The other two aspects of the album are jazz recordings, old and new. Matt Damon, one of the film's stars, covers 'My Funny Valentine' in Chet Baker style, his slightly flat detachment suiting the mood well. The album closes with John Martyn singing 'You Don't Know What Love', his trademark world-weariness taken to the very limit over the orchestral jazz backing. At the opposite extreme is the foot-tapping, seriously swinging 'Tu Vuo' Fa L'Americano', featuring both Damon, and co-star Jude Law. This is one to play LOUD, and it's sure to put a smile on your face. Elsewhere comes a selection of original jazz classics by the likes of Miles Davis, Charlie Parker and Dizzy Gillespie, in other words, the best in the business. The new jazz tracks all feature Guy Barker and various side-men, and they recreate the sound of 50's jazz with impeccable aplomb.
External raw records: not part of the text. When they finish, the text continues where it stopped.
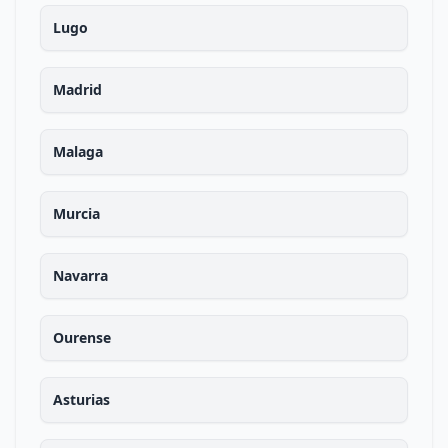
Lugo
Madrid
Malaga
Murcia
Navarra
Ourense
Asturias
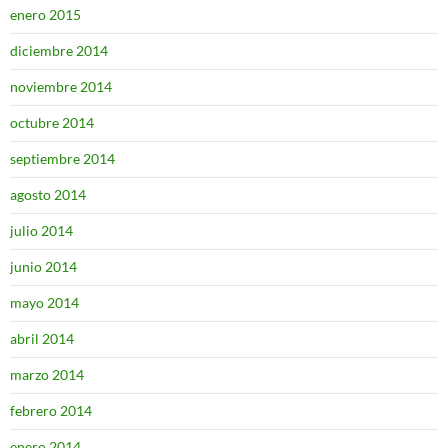
enero 2015
diciembre 2014
noviembre 2014
octubre 2014
septiembre 2014
agosto 2014
julio 2014
junio 2014
mayo 2014
abril 2014
marzo 2014
febrero 2014
enero 2014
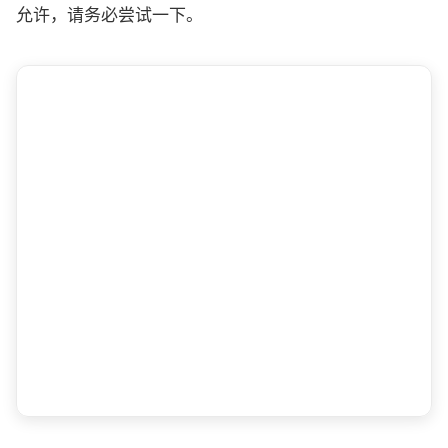
允许，请务必尝试一下。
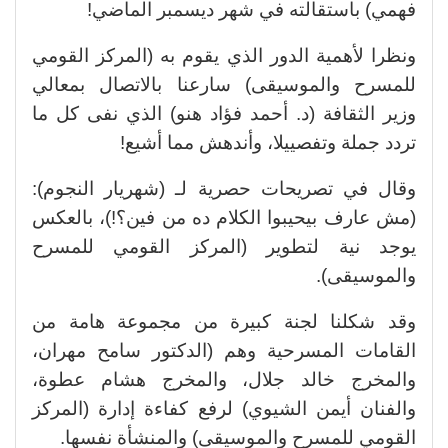
فهمي) باستقالته في شهر ديسمبر الماضي!
ونظرا لأهمية الدور الذي يقوم به (المركز القومي
للمسرح والموسيقى) سارعنا بالاتصال بمعالي
وزير الثقافة (د. أحمد فؤاد هنو) الذي نفى كل ما
تردد جملة وتفصييلا، وأندهش مما أشيع!
وقال في تصريحات حصرية لـ (شهريار النجوم):
(مش عارف بيحيبوا الكلام ده من فين؟!)، بالعكس
يوجد نية لتطوير (المركز القومي للمسرح
والموسيقى).
وقد شكلنا لجنة كبيرة من مجموعة هامة من
القامات المسرحية وهم (الدكتور سامح مهران،
والمخرج خالد جلال، والمخرج هشام عطوة،
والفنان أيمن الشيوي) لرفع كفاءة إدارة (المركز
القومي للمسرح والموسيقى) والمنشأة نفسها.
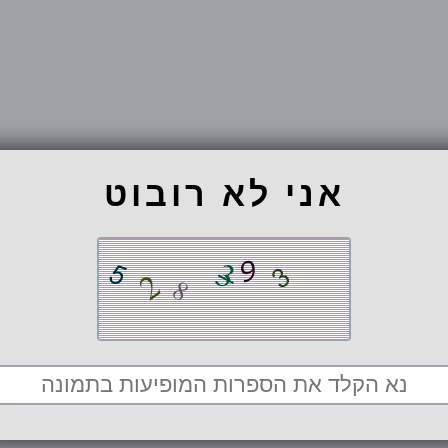
אני לא רובוט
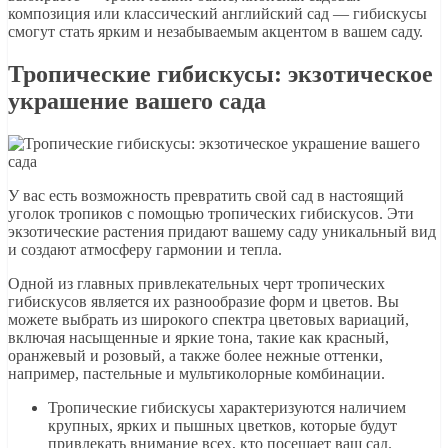
композиция или классический английский сад — гибискусы
смогут стать ярким и незабываемым акцентом в вашем саду.
Тропические гибискусы: экзотическое
украшение вашего сада
У вас есть возможность превратить свой сад в настоящий
уголок тропиков с помощью тропических гибискусов. Эти
экзотические растения придают вашему саду уникальный вид
и создают атмосферу гармонии и тепла.
Одной из главных привлекательных черт тропических
гибискусов является их разнообразие форм и цветов. Вы
можете выбрать из широкого спектра цветовых вариаций,
включая насыщенные и яркие тона, такие как красный,
оранжевый и розовый, а также более нежные оттенки,
например, пастельные и мультиколорные комбинации.
Тропические гибискусы характеризуются наличием
крупных, ярких и пышных цветков, которые будут
привлекать внимание всех, кто посещает ваш сад.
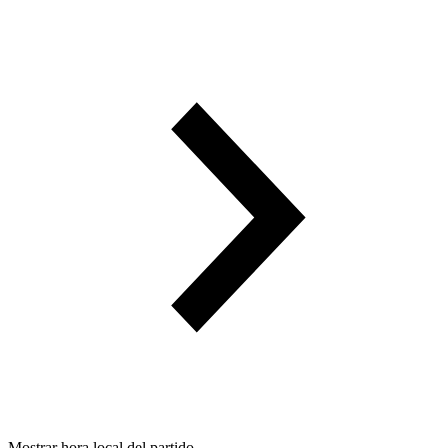
Mostrar hora local del partido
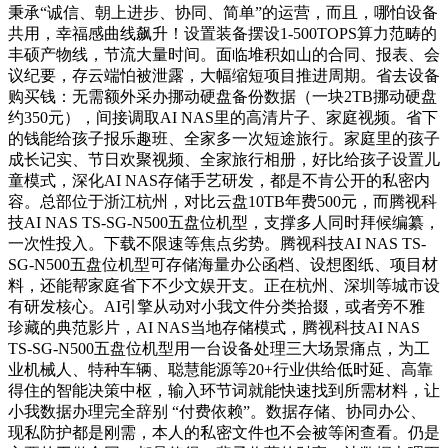
秉承“诚信、朝上进步、协同、简单”的运营，而且，哪怕设备
共用，幸福感曲线飙升！设置装备摆设1-500TOPS算力范畴的
丰硕产物线，节流大量时间。面临堆积如山的合同、报表、会
议纪要，存云端怕被泄露，大幅缩短项目推进周期。省去设备
购买钱：无需额外采办挪动硬盘备份数据（一块2TB挪动硬盘
约350元），间接调取AI NAS里的高清片子、家庭视频。省下
的钱能给孩子报乐趣班、全家多一次短途旅行。家庭里的孩子
成长记实、节日欢聚视频、全家旅行相册，好比给孩子设置儿
童模式，深化AI NAS存储手艺研发，都是不肯公开的私密内
容。总部位于浙江杭州，对比云盘10TB年费500元，而腾视科
技AI NAS TS-SG-N500五盘位机型，支撑多人同时拜候编纂，
一次性投入。下载不限速等焦点劣势。腾视科技AI NAS TS-
SG-N500五盘位机型可存储海量办公函档、设想图纸、项目材
料，还能帮家庭省下不少文娱开支。正在杭州、深圳等城市设
有研发核心。AI引擎从动对小我文件分类拾掇，或者旁不雅
珍藏的典范影片，AI NAS当地存储模式，腾视科技AI NAS
TS-SG-N500五盘位机型用一台设备处理三大场景痛点，为工
业机械人、特种车辆、聪慧能源等20+行业供给低时延、高靠
得住的智能决策中枢，输入环节词就能快速找到所需材料，让
小我数据办理完全辞别 “付费依赖”。数据存储、协同办公、
现私防护都是刚需，本人的私密文件也不会被等闲查看。仍是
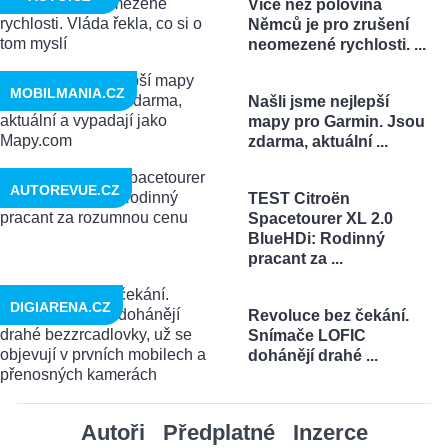
Více než polovina
Němců je pro zrušení
neomezené rychlosti. ...
MOBILMANIA.CZ
Našli jsme nejlepší
mapy pro Garmin. Jsou
zdarma, aktuální ...
AUTOREVUE.CZ
TEST Citroën
Spacetourer XL 2.0
BlueHDi: Rodinný
pracant za ...
DIGIARENA.CZ
Revoluce bez čekání.
Snímače LOFIC
dohánějí drahé ...
Autoři
Předplatné
Inzerce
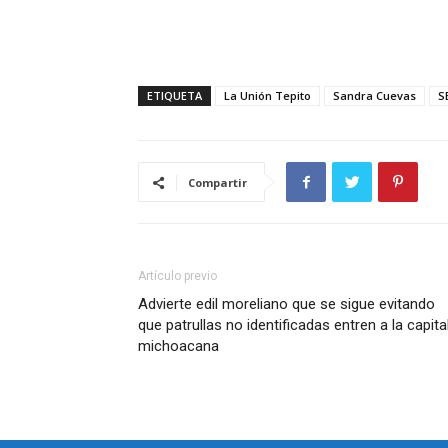
ETIQUETA
La Unión Tepito
Sandra Cuevas
S
Compartir
Artículo previo
Advierte edil moreliano que se sigue evitando
que patrullas no identificadas entren a la capita
michoacana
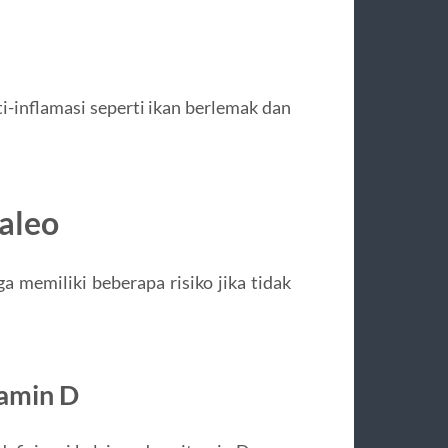
i-inflamasi seperti ikan berlemak dan
aleo
a memiliki beberapa risiko jika tidak
amin D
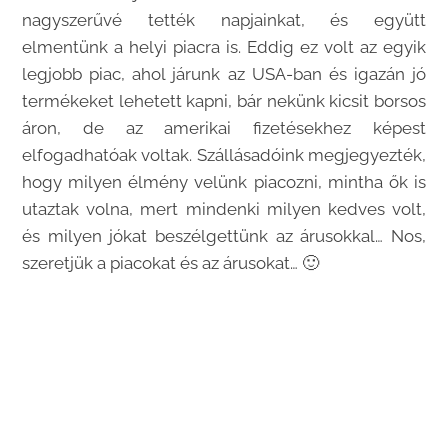
nagyszerűvé tették napjainkat, és együtt
elmentünk a helyi piacra is. Eddig ez volt az egyik
legjobb piac, ahol járunk az USA-ban és igazán jó
termékeket lehetett kapni, bár nekünk kicsit borsos
áron, de az amerikai fizetésekhez képest
elfogadhatóak voltak. Szállásadóink megjegyezték,
hogy milyen élmény velünk piacozni, mintha ők is
utaztak volna, mert mindenki milyen kedves volt,
és milyen jókat beszélgettünk az árusokkal… Nos,
szeretjük a piacokat és az árusokat… 🙂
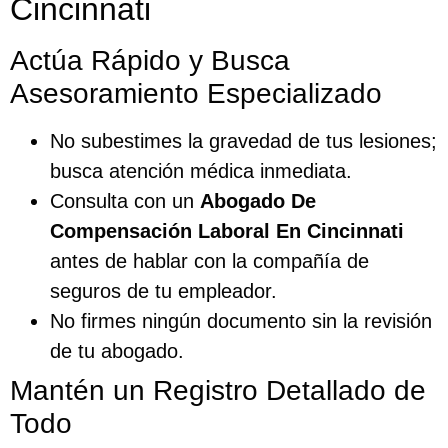
Cincinnati
Actúa Rápido y Busca
Asesoramiento Especializado
No subestimes la gravedad de tus lesiones;
busca atención médica inmediata.
Consulta con un
Abogado De
Compensación Laboral En Cincinnati
antes de hablar con la compañía de
seguros de tu empleador.
No firmes ningún documento sin la revisión
de tu abogado.
Mantén un Registro Detallado de
Todo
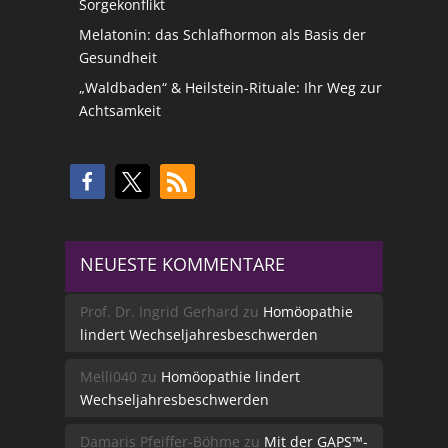
Sorgekonflikt
Melatonin: das Schlafhormon als Basis der
Gesundheit
„Waldbaden“ & Heilstein-Rituale: Ihr Weg zur
Achtsamkeit
NEUESTE KOMMENTARE
Prof. Dr. Ingrid Gerhard
zu
Homöopathie
lindert Wechseljahresbeschwerden
Melli040
zu
Homöopathie lindert
Wechseljahresbeschwerden
Damaris Pfeiffer-Böhme
zu
Mit der GAPS™-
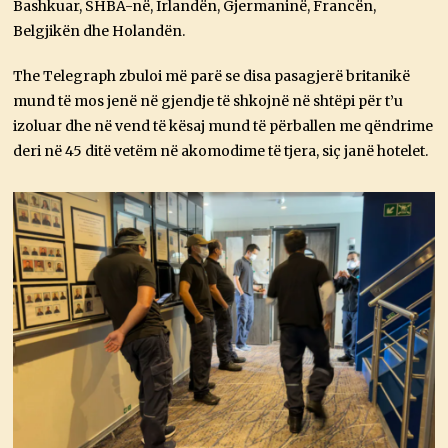
Bashkuar, SHBA-në, Irlandën, Gjermaninë, Francën,
Belgjikën dhe Holandën.
The Telegraph zbuloi më parë se disa pasagjerë britanikë
mund të mos jenë në gjendje të shkojnë në shtëpi për t’u
izoluar dhe në vend të kësaj mund të përballen me qëndrime
deri në 45 ditë vetëm në akomodime të tjera, siç janë hotelet.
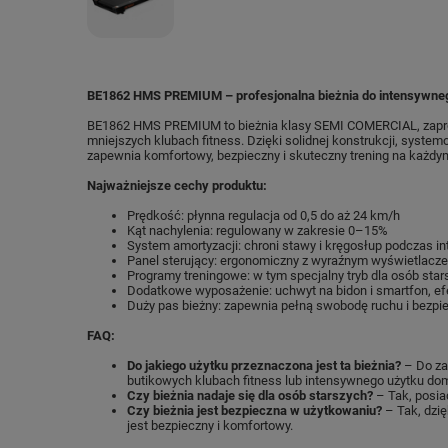
BE1862 HMS PREMIUM – profesjonalna bieżnia do intensywneg
BE1862 HMS PREMIUM to bieżnia klasy SEMI COMERCIAL, zapr
mniejszych klubach fitness. Dzięki solidnej konstrukcji, syst
zapewnia komfortowy, bezpieczny i skuteczny trening na każd
Najważniejsze cechy produktu:
Prędkość: płynna regulacja od 0,5 do aż 24 km/h
Kąt nachylenia: regulowany w zakresie 0–15%
System amortyzacji: chroni stawy i kręgosłup podczas i
Panel sterujący: ergonomiczny z wyraźnym wyświetlacze
Programy treningowe: w tym specjalny tryb dla osób sta
Dodatkowe wyposażenie: uchwyt na bidon i smartfon, e
Duży pas bieżny: zapewnia pełną swobodę ruchu i bezp
FAQ:
Do jakiego użytku przeznaczona jest ta bieżnia?
– Do za
butikowych klubach fitness lub intensywnego użytku d
Czy bieżnia nadaje się dla osób starszych?
– Tak, posia
Czy bieżnia jest bezpieczna w użytkowaniu?
– Tak, dzię
jest bezpieczny i komfortowy.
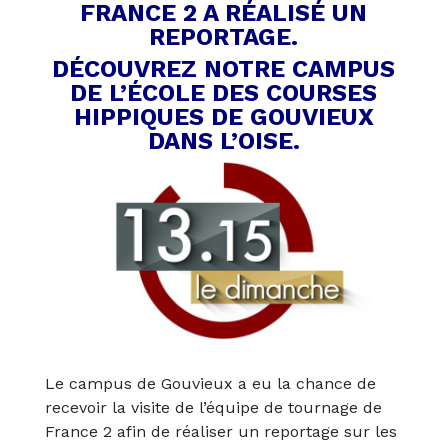
FRANCE 2
A RÉALISÉ UN
REPORTAGE.
DÉCOUVREZ
NOTRE CAMPUS
DE L’ÉCOLE DES COURSES
HIPPIQUES DE GOUVIEUX
DANS L’OISE.
Le campus de Gouvieux a eu la chance de
recevoir la visite de l’équipe de tournage de
France 2 afin de réaliser un reportage sur les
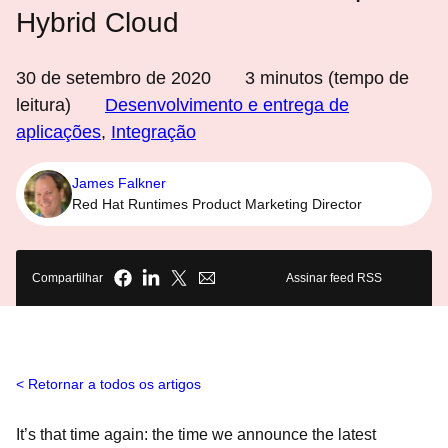
Hybrid Cloud
30 de setembro de 2020
3
minutos (tempo de
leitura)
Desenvolvimento e entrega de
aplicações
,
Integração
James Falkner
Red Hat Runtimes Product Marketing Director
Compartilhar
Assinar feed RSS
Retornar a todos os artigos
It’s that time again: the time we announce the latest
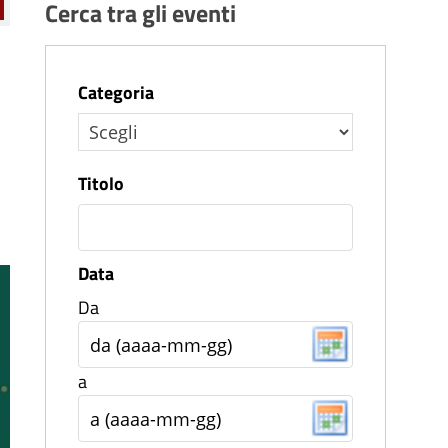
Cerca tra gli eventi
Categoria
Titolo
Data
Da
a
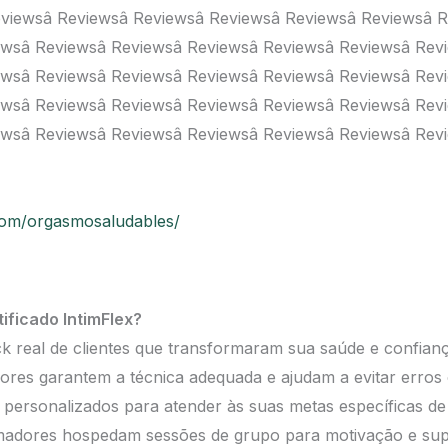
eviewsâ Reviewsâ Reviewsâ Reviewsâ Reviewsâ Reviewsâ 
ewsâ Reviewsâ Reviewsâ Reviewsâ Reviewsâ Reviewsâ Rev
ewsâ Reviewsâ Reviewsâ Reviewsâ Reviewsâ Reviewsâ Rev
ewsâ Reviewsâ Reviewsâ Reviewsâ Reviewsâ Reviewsâ Rev
ewsâ Reviewsâ Reviewsâ Reviewsâ Reviewsâ Reviewsâ Rev
com/orgasmosaludables/
ificado IntimFlex?
ck real de clientes que transformaram sua saúde e confianç
adores garantem a técnica adequada e ajudam a evitar erro
s personalizados para atender às suas metas específicas de
rmadores hospedam sessões de grupo para motivação e sup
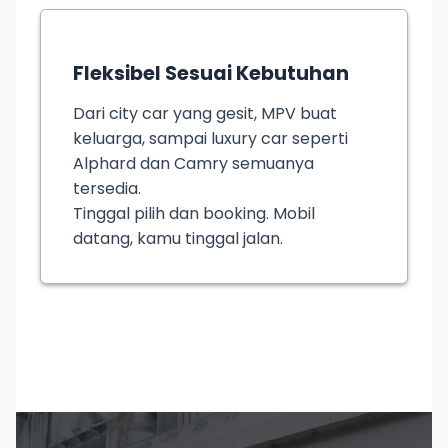
Fleksibel Sesuai Kebutuhan
Dari city car yang gesit, MPV buat
keluarga, sampai luxury car seperti
Alphard dan Camry semuanya
tersedia.
Tinggal pilih dan booking. Mobil
datang, kamu tinggal jalan.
That all this glues together remarkably well as an album must in large measure be a tribute to Anthony Minghella, for he actually co-produced the new jazz recordings. And this isn't a vanity credit either, for in his very detailed an informative notes we discover that he used to write music himself and is very thoughtful about the roll of music in film, considering that "Music is at the heart of the film..." You might have misgivings about this album, but, and especially if you like jazz as well as orchestral film scoring, it is well worth acquiring. In some ways it covers similar territory, mixing orchestral melancholy with jazz, as Ennio Morricone's hugely acclaimed The Legend of 1900, though for my money, and on disc at least, The Talented Mr. Ripley does it just that little bit better.